Puffery does have a bit of a feel of the last refuge of scoundrels defense. And it is also risky to rely on this defense without having a Plan B. In a recent NAD challenge to Starbucks ads for the Verismo Single Serve Coffee System, Starbucks raised two defenses – that their ads were puffs or alternatively truthful and substantiated. And the NAD agreed in large part for the ads disseminated by Starbucks. The NAD had issues with some ads run by retailers selling the machines. (And we do not have all of the facts here but we flag this as an area to watch – whether NAD will hold manufacturers on the hook for claims made by their resellers.)

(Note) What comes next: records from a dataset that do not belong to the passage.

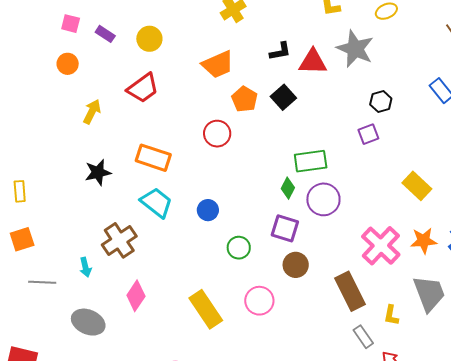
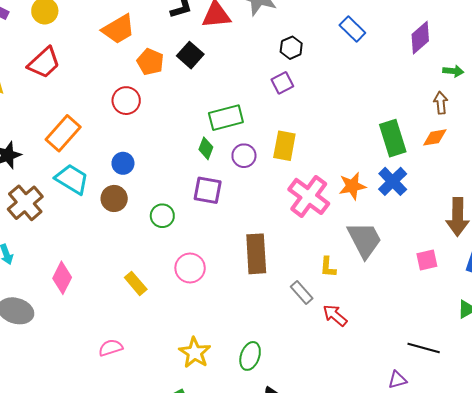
orange rectangle: (153, 158) -> (63, 133), turned -60
yellow rectangle: (417, 186) -> (284, 146), moved, turned 64
purple circle: (323, 199) -> (244, 156), size x0.7
blue circle: (208, 210) -> (123, 163), moved
brown cross: (119, 240) -> (25, 203), moved
brown circle: (296, 265) -> (114, 198), moved
brown rectangle: (350, 291) -> (256, 254), moved, turned 30
yellow rectangle: (206, 309) -> (136, 283), size x0.6

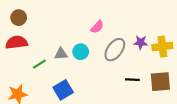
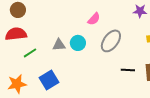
purple star: (141, 42) -> (140, 11), moved
green line: (39, 64) -> (30, 53), moved
blue square: (63, 90) -> (49, 80), moved

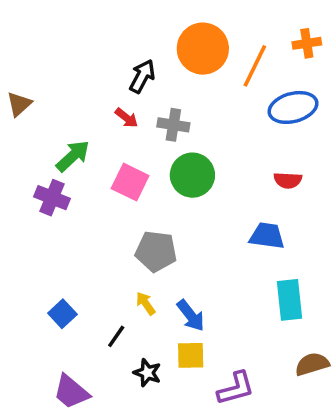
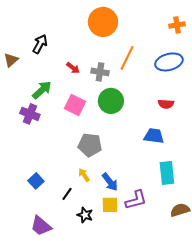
orange circle: (203, 49) -> (103, 22), moved
orange line: (255, 66) -> (127, 58), moved
black arrow: (142, 76) -> (40, 44), moved
purple L-shape: (236, 388) -> (136, 200), moved

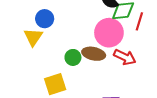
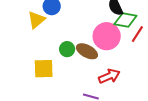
red arrow: (125, 57) -> (109, 76), moved, turned -65

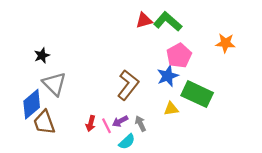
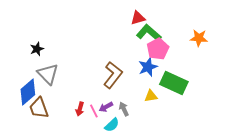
red triangle: (144, 20) -> (138, 18), moved
green L-shape: (168, 22) -> (149, 33), moved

Starbucks sells a single serve home coffee system. Claims included “perfectly crafted Starbucks coffeehouse quality lattes;” “lattes are made to cafe standard;” “all-natural milk pods produce lattes just like the original;” and “with rich espresso, high-quality Arabica coffee, and the creamy foam of pure 2% milk, your favorite Starbucks beverages come together at the touch of a button.” The challenger claimed that these words implied the coffee beverages made with Verismo were identical in taste and otherwise to the drinks made at Starbucks. There were differences in the coffees according to the challenger as the milk pods used in the Verismo machine used real milk powder with 2% fat while your neighborhood barista steams 2% milk.

Starbucks said “coffeehouse quality lattes” and “Starbucks quality lattes” were nonactionable puffery. NAD disagreed and found that reasonable consumers could understand these phrases as claims that the at-home coffee was identical in all material respects with the store-made treat. Starbucks asserted that even if these words did make a promise that the claims were substantiated but NAD disagreed as the customer testing information presented was either not detailed enough for NAD to assess or based on sample sizes that were too small (16 cities) and not sufficiently diverse of the general coffee house drinking U.S. population (2 cities).

NAD concluded that the rest of the claims were substantiated, that the coffee was high quality and that the powdered milk was pure milk (rejecting the contention that a reference to milk would be only understood as liquid milk). The NAD also approved of imagery of the ubiquitous Starbucks white and green cup with check marks for latte and 2% and the addition of “make at home”. Its only beef was with the express reference to cafe or Starbucks quality.

It is probably too soon to make broad pronouncements but the Tropicana and the Starbucks cases read together might suggest NAD is taking a more liberal view of when messages are puffs rather than claims.